(335q) Magnetic Sorting of Unlabeled Red Blood Cells (RBC) | AIChE

(335q) Magnetic Sorting of Unlabeled Red Blood Cells (RBC)

Authors 

Shenkman, R. - Presenter, The Ohio State University
Chalmers, J. - Presenter, The Ohio State University
Zborowski, M. - Presenter, Cleveland Clinic Foundation


A novel high-gradient magnetic sorter (HGMS) has been used to separate up to 90% of unlabeled RBC from a mixed cell population. Gradient-centrifugation is the current method of choice, and scalability makes centrifugation the most convenient technique for the large volumes handled by blood banks. Magnetic techniques are potentially less stressful to the cells and mechanically simpler; until now only very small volumes and complex magnetic system have been able to achieve unlabeled, magnetic RBC separation.

Emerging cell sorting applications are poised to expand the role of magnetic separations in RBC sorting. Powerful yet sensitive separation technologies will be required to capture extremely rare tumor cells (1:1E9) and progenitor cells that circulate in peripheral blood. Miniaturized permanent magnets may also be utilized in the next generation of microfluidic devices via deposition or lithography.

RBC are uniquely suited to magnetic separation due to their inherently magnetic ferro-heme proteins. In the presence of oxygen, the electron spin of the oxygen-heme complex and adjacent globin bonds has a negligible paramagnetic response to an applied field. The oxygenated RBC is thus diamagnetic like most other cells, having a small SI magnetic susceptibility of -9.22E-6. Under anoxic conditions the net electron spin of the four ferro-heme groups is significantly positive to produce a paramagnetic response in the RBC that is greater that water (-5.70E-6 vs. -9.05E-6, respectively). This means that an oxygenated RBC is repelled by the magnet while a deoxygenated RBC is attracted to the magnet.

However, even the deoxygenated RBC is only slightly magnetic; most magnetic separations are performed on cells that have been magnetically labeled to 10 or 100 times this level of susceptibility. In order to take advantage of the ferro-heme group to dispense with additional costly labeling, a very powerful HGMS is required. A field gradient can always be increased by decreasing the gap between magnetic poles but this has the drawback of reducing the area which the magnetic field covers and thus the volume of cells that may be processed. The challenge for magnetic RBC separation is to design an HGMS that is sufficiently powerful but amenable to scale-up by optimization and parallelization. At the same time, the HGMS has to quickly deoxygenate the cell suspension just prior to separation and then to immediately reoxygenate the sample following separation.

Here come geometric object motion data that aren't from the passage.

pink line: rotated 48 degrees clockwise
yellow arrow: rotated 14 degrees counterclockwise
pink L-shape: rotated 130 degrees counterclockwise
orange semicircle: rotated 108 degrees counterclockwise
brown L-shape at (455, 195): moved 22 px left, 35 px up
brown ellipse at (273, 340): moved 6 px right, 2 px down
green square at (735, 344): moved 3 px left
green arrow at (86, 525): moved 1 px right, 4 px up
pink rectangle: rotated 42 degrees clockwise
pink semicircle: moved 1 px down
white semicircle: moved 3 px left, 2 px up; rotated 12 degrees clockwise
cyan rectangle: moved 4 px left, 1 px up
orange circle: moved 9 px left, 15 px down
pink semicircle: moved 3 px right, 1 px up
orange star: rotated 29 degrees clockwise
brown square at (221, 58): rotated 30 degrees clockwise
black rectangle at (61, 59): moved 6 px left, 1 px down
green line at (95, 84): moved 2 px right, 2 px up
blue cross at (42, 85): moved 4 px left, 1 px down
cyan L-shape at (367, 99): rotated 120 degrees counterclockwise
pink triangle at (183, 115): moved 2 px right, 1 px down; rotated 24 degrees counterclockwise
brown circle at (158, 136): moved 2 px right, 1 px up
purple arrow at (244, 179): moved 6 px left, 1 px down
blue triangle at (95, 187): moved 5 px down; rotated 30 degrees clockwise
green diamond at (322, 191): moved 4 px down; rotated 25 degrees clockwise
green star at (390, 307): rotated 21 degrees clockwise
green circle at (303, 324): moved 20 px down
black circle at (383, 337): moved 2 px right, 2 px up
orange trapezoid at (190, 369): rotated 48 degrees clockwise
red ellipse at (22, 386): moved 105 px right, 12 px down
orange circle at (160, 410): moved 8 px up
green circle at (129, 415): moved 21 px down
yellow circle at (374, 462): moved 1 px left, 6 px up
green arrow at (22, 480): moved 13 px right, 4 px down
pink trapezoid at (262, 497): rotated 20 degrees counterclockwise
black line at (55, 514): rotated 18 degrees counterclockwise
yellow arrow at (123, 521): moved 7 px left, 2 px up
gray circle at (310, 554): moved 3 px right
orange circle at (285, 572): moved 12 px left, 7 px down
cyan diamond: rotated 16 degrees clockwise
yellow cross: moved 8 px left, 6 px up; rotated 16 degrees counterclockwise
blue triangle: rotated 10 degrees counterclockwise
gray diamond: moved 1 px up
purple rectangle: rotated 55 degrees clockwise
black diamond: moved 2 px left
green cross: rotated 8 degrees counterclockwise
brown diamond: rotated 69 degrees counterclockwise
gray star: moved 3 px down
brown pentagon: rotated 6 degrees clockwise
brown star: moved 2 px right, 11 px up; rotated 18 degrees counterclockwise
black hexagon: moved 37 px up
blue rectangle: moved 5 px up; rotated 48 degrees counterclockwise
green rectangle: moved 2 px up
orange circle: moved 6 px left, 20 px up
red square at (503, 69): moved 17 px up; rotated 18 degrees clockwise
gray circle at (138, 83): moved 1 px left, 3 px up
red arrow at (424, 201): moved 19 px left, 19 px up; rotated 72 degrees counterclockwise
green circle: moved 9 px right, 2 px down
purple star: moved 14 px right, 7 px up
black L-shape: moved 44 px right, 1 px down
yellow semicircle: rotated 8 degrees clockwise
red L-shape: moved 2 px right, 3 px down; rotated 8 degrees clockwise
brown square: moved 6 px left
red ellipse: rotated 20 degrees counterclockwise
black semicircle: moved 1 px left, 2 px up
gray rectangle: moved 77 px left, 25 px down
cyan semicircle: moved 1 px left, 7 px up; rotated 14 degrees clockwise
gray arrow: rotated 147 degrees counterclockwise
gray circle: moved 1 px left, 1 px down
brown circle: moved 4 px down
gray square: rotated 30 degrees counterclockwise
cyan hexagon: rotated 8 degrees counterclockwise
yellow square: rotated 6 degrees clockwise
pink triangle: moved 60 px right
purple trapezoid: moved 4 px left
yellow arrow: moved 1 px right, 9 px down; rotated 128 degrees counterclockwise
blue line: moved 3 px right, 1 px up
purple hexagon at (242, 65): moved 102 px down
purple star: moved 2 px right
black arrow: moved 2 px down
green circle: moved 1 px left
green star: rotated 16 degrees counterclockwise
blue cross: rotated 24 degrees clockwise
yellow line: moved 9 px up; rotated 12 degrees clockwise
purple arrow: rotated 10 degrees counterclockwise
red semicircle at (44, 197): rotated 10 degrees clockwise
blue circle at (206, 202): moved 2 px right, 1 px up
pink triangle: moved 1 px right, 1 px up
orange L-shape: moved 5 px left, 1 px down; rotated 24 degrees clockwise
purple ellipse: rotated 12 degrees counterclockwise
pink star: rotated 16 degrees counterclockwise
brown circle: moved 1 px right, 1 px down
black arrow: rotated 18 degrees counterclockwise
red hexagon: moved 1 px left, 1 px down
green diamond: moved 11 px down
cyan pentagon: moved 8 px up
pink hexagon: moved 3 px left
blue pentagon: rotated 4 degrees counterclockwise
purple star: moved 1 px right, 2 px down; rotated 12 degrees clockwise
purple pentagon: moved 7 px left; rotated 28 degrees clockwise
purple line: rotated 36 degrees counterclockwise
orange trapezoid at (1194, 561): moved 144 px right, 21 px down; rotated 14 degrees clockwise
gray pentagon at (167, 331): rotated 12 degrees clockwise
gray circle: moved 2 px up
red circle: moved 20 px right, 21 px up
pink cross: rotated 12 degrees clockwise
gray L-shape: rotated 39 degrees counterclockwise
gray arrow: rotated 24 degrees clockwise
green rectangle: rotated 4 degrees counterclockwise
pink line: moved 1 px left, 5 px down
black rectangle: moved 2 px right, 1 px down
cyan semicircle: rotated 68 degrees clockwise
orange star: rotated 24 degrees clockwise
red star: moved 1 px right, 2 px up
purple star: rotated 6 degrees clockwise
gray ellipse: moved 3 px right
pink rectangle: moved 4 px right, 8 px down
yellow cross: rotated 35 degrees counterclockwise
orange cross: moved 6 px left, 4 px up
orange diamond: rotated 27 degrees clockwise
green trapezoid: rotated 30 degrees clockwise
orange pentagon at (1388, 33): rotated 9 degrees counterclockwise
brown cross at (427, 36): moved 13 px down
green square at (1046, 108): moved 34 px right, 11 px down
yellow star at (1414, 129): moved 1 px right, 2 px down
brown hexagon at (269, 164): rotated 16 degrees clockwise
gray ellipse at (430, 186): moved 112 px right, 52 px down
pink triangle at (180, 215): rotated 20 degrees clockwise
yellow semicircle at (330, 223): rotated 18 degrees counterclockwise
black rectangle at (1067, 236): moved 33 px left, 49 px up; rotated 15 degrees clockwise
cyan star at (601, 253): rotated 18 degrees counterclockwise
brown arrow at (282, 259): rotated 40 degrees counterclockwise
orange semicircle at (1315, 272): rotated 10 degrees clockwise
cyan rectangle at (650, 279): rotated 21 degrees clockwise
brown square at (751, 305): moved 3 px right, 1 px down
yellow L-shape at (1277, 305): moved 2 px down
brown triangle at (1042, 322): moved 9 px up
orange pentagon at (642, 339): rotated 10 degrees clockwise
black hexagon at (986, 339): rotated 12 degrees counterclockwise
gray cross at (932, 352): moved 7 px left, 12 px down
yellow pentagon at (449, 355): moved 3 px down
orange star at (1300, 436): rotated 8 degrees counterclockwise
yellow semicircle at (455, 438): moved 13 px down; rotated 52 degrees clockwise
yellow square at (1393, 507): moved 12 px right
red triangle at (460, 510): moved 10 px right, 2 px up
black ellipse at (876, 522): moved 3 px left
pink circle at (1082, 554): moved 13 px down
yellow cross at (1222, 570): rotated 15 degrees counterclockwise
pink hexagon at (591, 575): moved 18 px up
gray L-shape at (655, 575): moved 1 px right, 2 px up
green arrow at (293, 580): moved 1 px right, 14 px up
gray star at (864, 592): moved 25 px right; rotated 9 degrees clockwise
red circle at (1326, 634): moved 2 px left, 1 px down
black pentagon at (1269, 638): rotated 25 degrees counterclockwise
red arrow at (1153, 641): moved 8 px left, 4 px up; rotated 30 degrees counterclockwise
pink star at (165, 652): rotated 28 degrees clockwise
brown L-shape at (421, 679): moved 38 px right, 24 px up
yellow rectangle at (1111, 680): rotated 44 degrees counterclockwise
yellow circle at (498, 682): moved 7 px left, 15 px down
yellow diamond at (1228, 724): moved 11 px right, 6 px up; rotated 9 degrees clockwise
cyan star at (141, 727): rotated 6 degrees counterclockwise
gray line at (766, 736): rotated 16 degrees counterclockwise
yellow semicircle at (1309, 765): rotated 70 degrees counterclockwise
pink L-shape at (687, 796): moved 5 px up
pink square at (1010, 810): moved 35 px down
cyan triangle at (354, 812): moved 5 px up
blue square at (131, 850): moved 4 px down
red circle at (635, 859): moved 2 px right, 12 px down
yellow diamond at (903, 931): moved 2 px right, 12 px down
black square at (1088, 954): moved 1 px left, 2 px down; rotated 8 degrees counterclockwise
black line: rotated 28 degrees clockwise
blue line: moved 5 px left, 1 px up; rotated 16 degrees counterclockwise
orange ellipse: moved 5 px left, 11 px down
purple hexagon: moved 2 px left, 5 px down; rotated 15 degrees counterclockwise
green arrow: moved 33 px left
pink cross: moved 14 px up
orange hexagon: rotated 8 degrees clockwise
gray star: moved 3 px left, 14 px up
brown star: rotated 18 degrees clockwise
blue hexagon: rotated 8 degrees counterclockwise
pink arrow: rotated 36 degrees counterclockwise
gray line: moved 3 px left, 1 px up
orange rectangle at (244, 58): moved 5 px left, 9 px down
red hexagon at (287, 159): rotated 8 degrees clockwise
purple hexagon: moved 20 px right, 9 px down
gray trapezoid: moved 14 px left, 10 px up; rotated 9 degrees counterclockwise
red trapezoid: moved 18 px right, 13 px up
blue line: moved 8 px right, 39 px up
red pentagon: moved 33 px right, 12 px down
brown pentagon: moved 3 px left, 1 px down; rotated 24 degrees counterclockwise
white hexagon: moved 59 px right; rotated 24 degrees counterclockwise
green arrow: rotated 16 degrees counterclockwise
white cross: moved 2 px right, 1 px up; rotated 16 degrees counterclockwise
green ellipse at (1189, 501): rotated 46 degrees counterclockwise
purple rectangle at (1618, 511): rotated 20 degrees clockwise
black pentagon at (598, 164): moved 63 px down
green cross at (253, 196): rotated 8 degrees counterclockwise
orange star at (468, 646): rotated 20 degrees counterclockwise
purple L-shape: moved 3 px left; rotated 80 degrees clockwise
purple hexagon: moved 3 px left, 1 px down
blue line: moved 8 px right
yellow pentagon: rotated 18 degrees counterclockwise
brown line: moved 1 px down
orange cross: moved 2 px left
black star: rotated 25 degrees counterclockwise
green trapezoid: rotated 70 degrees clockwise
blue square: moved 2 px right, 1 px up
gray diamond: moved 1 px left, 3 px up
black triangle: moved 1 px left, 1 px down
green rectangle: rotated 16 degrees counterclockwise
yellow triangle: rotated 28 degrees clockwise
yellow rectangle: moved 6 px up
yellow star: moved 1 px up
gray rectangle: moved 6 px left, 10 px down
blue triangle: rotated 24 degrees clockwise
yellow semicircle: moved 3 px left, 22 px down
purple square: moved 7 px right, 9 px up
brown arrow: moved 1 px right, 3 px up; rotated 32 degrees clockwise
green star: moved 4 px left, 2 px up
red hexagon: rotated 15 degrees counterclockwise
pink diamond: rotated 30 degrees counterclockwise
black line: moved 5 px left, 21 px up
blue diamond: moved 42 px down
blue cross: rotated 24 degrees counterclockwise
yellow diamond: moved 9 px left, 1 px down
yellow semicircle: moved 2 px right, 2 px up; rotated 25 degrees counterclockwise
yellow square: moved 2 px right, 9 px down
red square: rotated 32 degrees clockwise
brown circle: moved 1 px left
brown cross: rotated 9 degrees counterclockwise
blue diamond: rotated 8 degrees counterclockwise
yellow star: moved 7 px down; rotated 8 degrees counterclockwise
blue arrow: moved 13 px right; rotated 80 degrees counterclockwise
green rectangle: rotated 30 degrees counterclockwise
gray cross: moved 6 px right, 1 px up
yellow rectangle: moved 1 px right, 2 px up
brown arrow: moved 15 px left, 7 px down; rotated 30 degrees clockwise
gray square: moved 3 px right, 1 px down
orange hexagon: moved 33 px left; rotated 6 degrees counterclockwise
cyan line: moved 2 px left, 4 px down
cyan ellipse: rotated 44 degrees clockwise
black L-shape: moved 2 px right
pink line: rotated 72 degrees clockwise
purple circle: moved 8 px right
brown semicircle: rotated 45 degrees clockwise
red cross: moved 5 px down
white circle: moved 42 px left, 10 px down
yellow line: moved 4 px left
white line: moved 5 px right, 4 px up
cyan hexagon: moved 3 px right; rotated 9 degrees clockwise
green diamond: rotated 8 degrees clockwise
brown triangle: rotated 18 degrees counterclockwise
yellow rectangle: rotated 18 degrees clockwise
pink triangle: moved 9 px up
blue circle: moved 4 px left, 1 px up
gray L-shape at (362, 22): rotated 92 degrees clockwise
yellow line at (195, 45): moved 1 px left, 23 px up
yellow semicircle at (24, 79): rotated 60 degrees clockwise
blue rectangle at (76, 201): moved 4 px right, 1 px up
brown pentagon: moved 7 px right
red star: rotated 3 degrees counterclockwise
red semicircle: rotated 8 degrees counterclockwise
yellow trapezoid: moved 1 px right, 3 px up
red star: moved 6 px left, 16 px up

Our new HGMS incorporates a special beveled quadrupole arrangement of off-the-shelf Neodymium Iron Boride (NeFeB) magnets. Over a 2 mm gap it generates a uniform magnetic gradient of 1,600 T/m and a maximum field induction of about 1 T. By using small, modular NeFeB briquettes, devices based on this design can quickly be assembled at very low cost. A sample reservoir with N2 headspace and hollow fiber membrane modules have been incorporated into the HGMS sample to deoxygenate and reoxygenate the sample. The HGMS is compatible with thin-walled tubes, annuli, as well as packed tubes.

Ongoing research aims to finalize an HGMS system capable of reducing the RBC concentration of a whole blood sample to 0.01% of its initial value in fifteen minutes and of processing 1.8E6 RBC per second.